The important factor is that it costs you to do this - either in buying the requisite IBM licenses, or in coding and supporting a solution to pick up multiple output files from the filesystem and automate the process of emailing them out. Alternatively you pay someone's salary to do this manually.

In the end it comes down to a decision of which works out best for your business in the long run. Any solution you create may have to be supported internally in case it breaks, and modified in future if you change the way your emails are handled within your organization. A person's salary to cover this as a manual process may seem relatively small, but if you factor in a multiple-year solution then it may not be overall.

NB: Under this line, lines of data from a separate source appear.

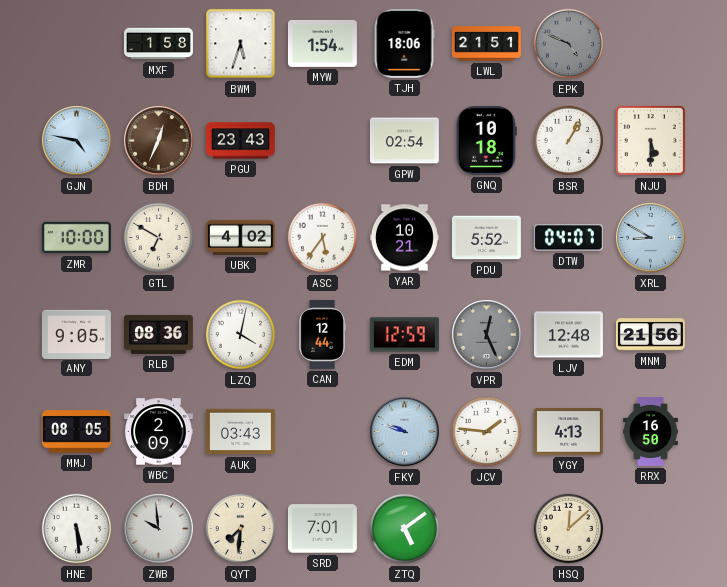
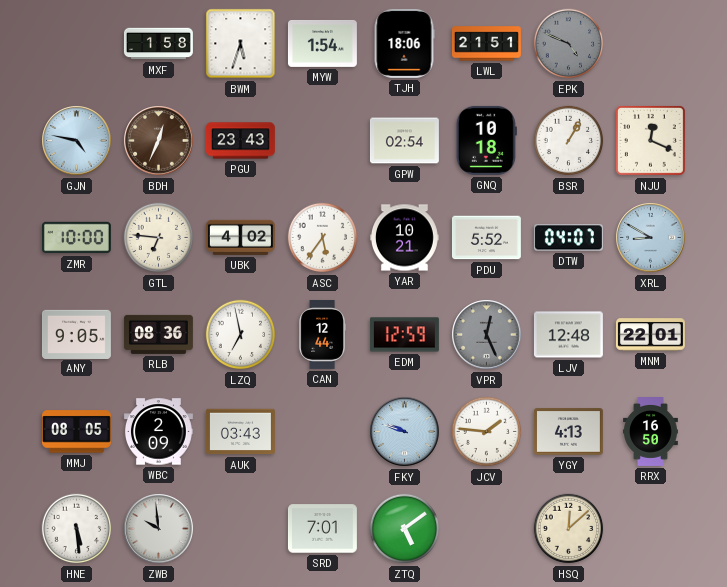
NJU: 5:30 -> 12:19
GTL: 6:50 -> 6:46
LZQ: 4:02 -> 6:58
MNM: 21:56 -> 22:01
QYT: 7:31 -> none
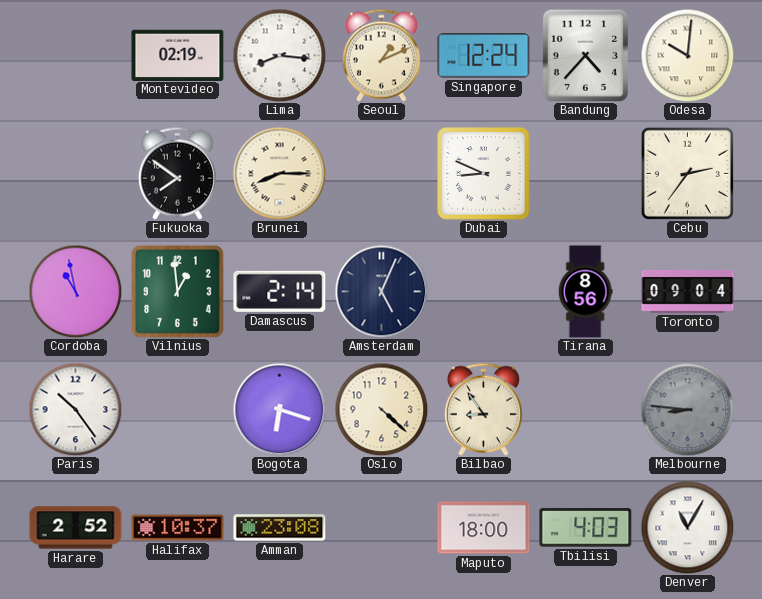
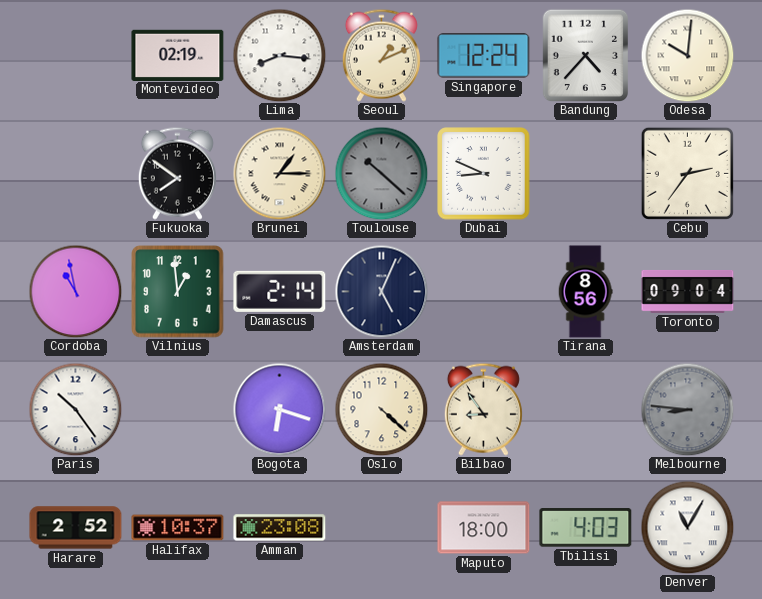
Brunei: 8:15 -> 1:15
Toulouse: none -> 10:22
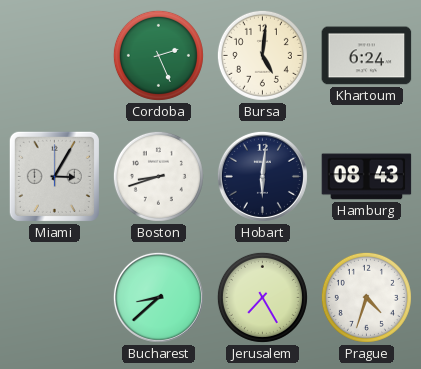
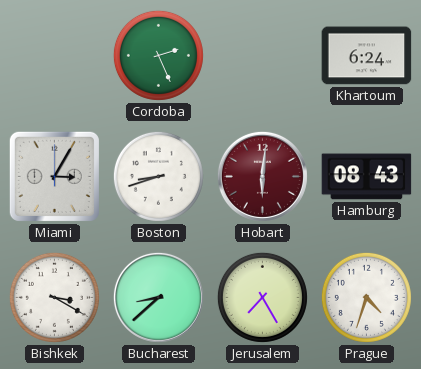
Bursa: 5:01 -> none
Hobart dial: navy -> burgundy
Bishkek: none -> 3:20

While the IBM license costs might seem large at first view, taken as a total-cost-of-ownership they may work out more cost effective?

Just a thought! :)

MF.
Meep!

bdbits

MFGF I totally understand what you are saying. But most of the time you also have annual support of 15-20% or more (not sure what IBM's rate is) to factor in as well. As a former developer I think I can say it actually was not terribly difficult to write the part that emailed the files, and I suspect the long-term expense of potential future breakage is less than the 500 recipient licenses plus annual support. And if you want to add another member to the list, it costs you nothing.

IBM is finally simplifying their licensing, but I think the "recipient" license is still out there.

I know Cognos needs to pay its way, but this kind of licensing makes it difficult to push usage of a product when it costs a significant chunk of change at every turn, even to do something really basic like report distribution. Broader output distribution might drive people into looking at directly using Cognos, and thus higher license revenues. But what do I know, maybe the sales people have found they can do this and make more money even if the number of engaged users is ultimately lower.